**Exercise description**
If a line in the entries below contains "Inhoud", copy it.

Segment Start: Record excerpts

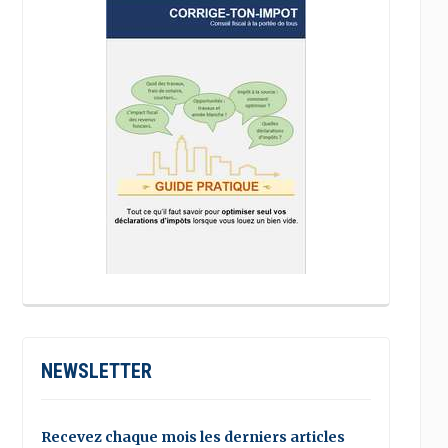
NEWSLETTER
Recevez chaque mois les derniers articles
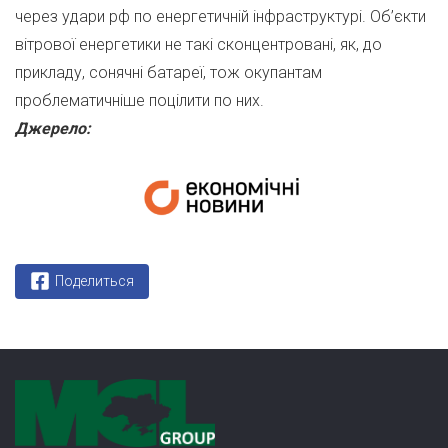
через удари рф по енергетичній інфраструктурі. Об’єкти
вітрової енергетики не такі сконцентровані, як, до
прикладу, сонячні батареї, тож окупантам
проблематичніше поцілити по них.
Джерело:
Поделиться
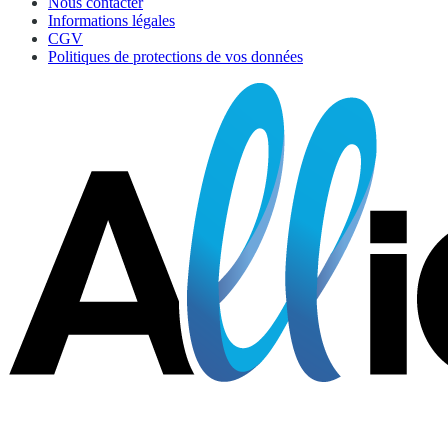
Nous contacter
Informations légales
CGV
Politiques de protections de vos données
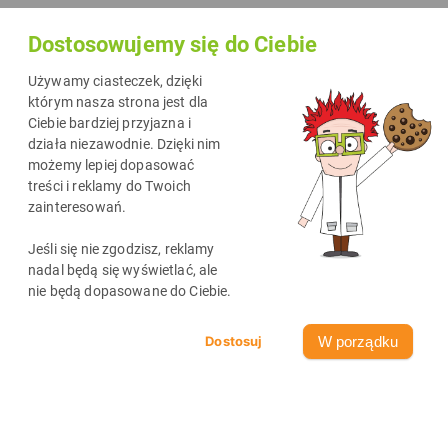
Dostosowujemy się do Ciebie
Używamy ciasteczek, dzięki
którym nasza strona jest dla
Ciebie bardziej przyjazna i
działa niezawodnie. Dzięki nim
możemy lepiej dopasować
treści i reklamy do Twoich
zainteresowań.
Jeśli się nie zgodzisz, reklamy
nadal będą się wyświetlać, ale
nie będą dopasowane do Ciebie.
W porządku
1125
< 1
min
05-08-2026
O TUSZACH I TONERACH
Odbierz kod rabatowy na wkłady do drukarek!
Zacznij korzystać z naszych kodów rabatowych i zamawiaj potrzebne
wkłady znacznie taniej i bez pośpiechu. Zapewnij sobie spokój ducha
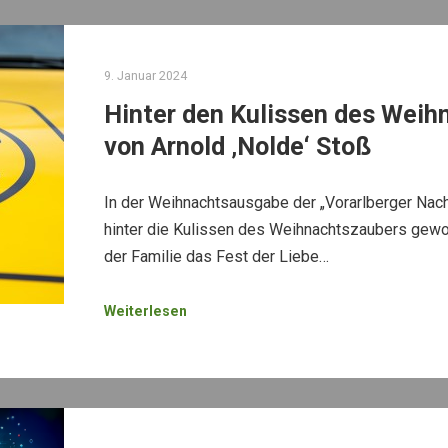
9. Januar 2024
Hinter den Kulissen des Weihn
von Arnold ‚Nolde‘ Stoß
In der Weihnachtsausgabe der „Vorarlberger Nach
hinter die Kulissen des Weihnachtszaubers gewo
der Familie das Fest der Liebe…
Weiterlesen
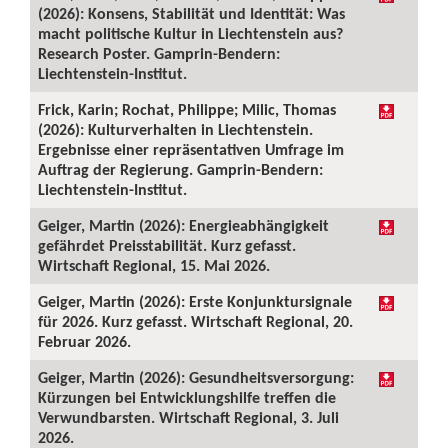
(2026): Konsens, Stabilität und Identität: Was
macht politische Kultur in Liechtenstein aus?
Research Poster. Gamprin-Bendern:
Liechtenstein-Institut.
Frick, Karin; Rochat, Philippe; Milic, Thomas
(2026): Kulturverhalten in Liechtenstein.
Ergebnisse einer repräsentativen Umfrage im
Auftrag der Regierung. Gamprin-Bendern:
Liechtenstein-Institut.
Geiger, Martin (2026): Energieabhängigkeit
gefährdet Preisstabilität. Kurz gefasst.
Wirtschaft Regional, 15. Mai 2026.
Geiger, Martin (2026): Erste Konjunktursignale
für 2026. Kurz gefasst. Wirtschaft Regional, 20.
Februar 2026.
Geiger, Martin (2026): Gesundheitsversorgung:
Kürzungen bei Entwicklungshilfe treffen die
Verwundbarsten. Wirtschaft Regional, 3. Juli
2026.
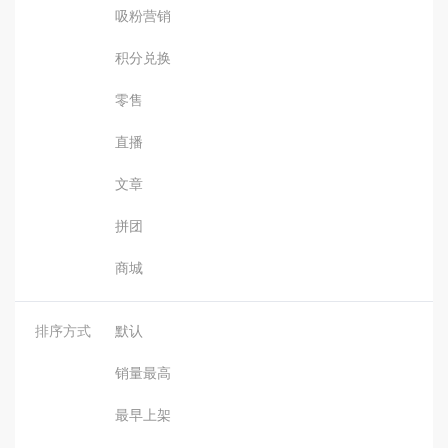
吸粉营销
积分兑换
零售
直播
文章
拼团
商城
排序方式
默认
销量最高
最早上架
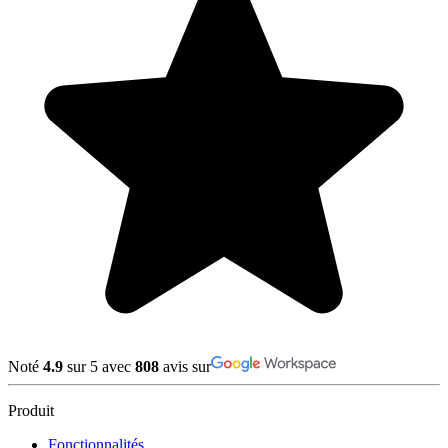
Noté
4.9
sur 5 avec
808
avis sur
Produit
Fonctionnalités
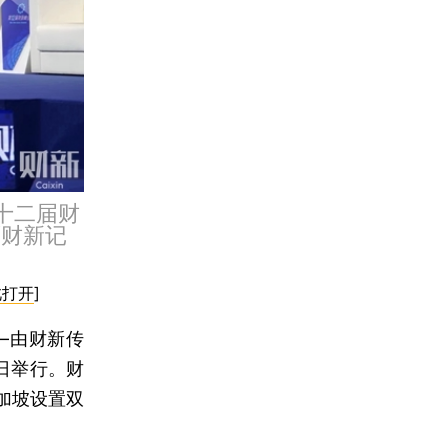
十二届财
/财新记
此打开
]
—由财新传
3日举行。财
加坡设置双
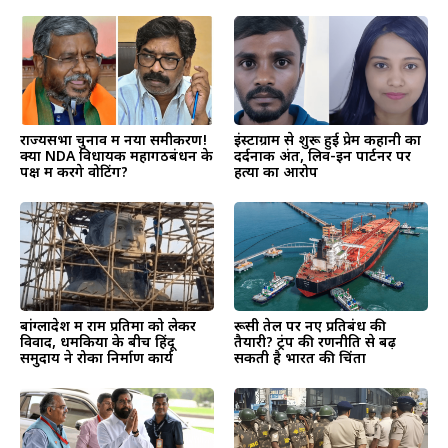
राज्यसभा चुनाव में नया समीकरण!
इंस्टाग्राम से शुरू हुई प्रेम कहानी का
क्या NDA विधायक महागठबंधन के
दर्दनाक अंत, लिव-इन पार्टनर पर
पक्ष में करेंगे वोटिंग?
हत्या का आरोप
बांग्लादेश में राम प्रतिमा को लेकर
रूसी तेल पर नए प्रतिबंध की
विवाद, धमकियों के बीच हिंदू
तैयारी? ट्रंप की रणनीति से बढ़
समुदाय ने रोका निर्माण कार्य
सकती है भारत की चिंता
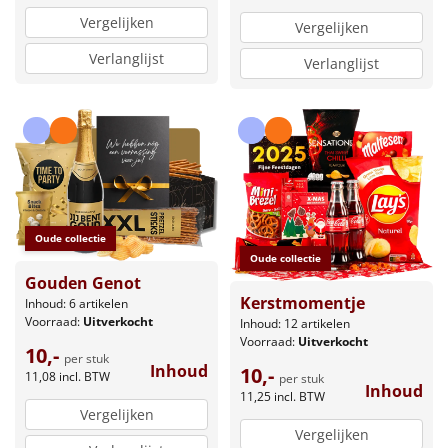
Vergelijken
Vergelijken
Verlanglijst
Verlanglijst
Oude collectie
Oude collectie
Gouden Genot
Kerstmomentje
Inhoud: 6 artikelen
Voorraad:
Uitverkocht
Inhoud: 12 artikelen
Voorraad:
Uitverkocht
10,-
per stuk
Inhoud
10,-
11,08
incl. BTW
per stuk
Inhoud
11,25
incl. BTW
Vergelijken
Vergelijken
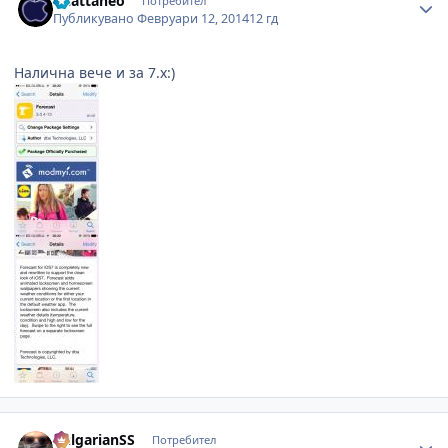
Hcattaneo
Потребител
Публикувано
Февруари 12, 2014
12 гд
Налична вече и за 7.x:)
Author stats
BulgarianSS
Потребител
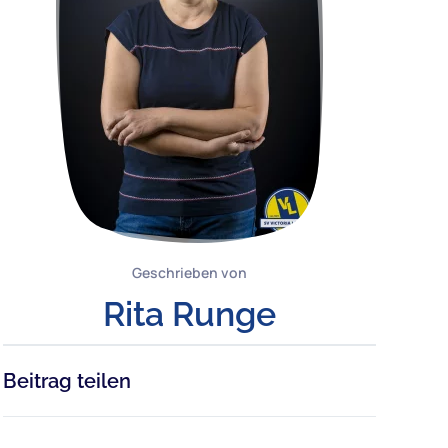
Geschrieben von
Rita Runge
Beitrag teilen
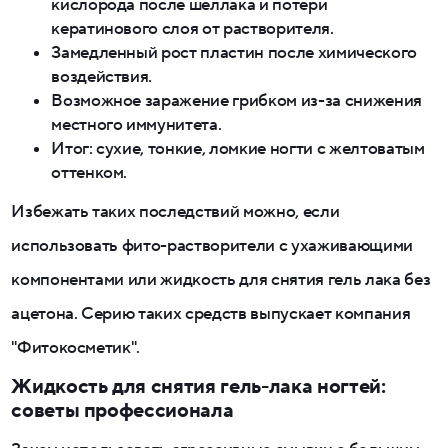
кислорода после шеллака и потери
кератинового слоя от растворителя.
Замедленный рост пластин после химического
воздействия.
Возможное заражение грибком из-за снижения
местного иммунитета.
Итог: сухие, тонкие, ломкие ногти с желтоватым
оттенком.
Избежать таких последствий можно, если
использовать фито-растворители с ухаживающими
компонентами или жидкость для снятия гель лака без
ацетона. Серию таких средств выпускает компания
"Фитокосметик".
Жидкость для снятия гель-лака ногтей:
советы профессионала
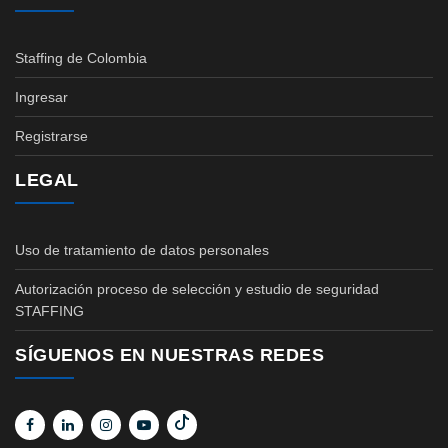
Staffing de Colombia
Ingresar
Registrarse
LEGAL
Uso de tratamiento de datos personales
Autorización proceso de selección y estudio de seguridad
STAFFING
SÍGUENOS EN NUESTRAS REDES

Segment End: Record excerpts

**Answer to the problem**
Inhoud: 6 artikelen
Inhoud: 12 artikelen
Inhoud
Inhoud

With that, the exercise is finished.